• Exercise prompt: State how many lines of the records include the word "Lapas"; the reply is that number alone.

====

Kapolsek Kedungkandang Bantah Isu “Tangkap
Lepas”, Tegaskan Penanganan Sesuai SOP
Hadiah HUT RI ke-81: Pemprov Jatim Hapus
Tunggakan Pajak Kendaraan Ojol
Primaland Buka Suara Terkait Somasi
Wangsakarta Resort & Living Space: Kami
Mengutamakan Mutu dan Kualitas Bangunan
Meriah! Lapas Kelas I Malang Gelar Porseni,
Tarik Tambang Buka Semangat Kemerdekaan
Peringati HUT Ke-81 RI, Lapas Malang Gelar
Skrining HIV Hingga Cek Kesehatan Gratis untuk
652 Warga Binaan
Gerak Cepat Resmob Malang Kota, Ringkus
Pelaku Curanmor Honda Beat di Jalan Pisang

====

• Expected answer: 2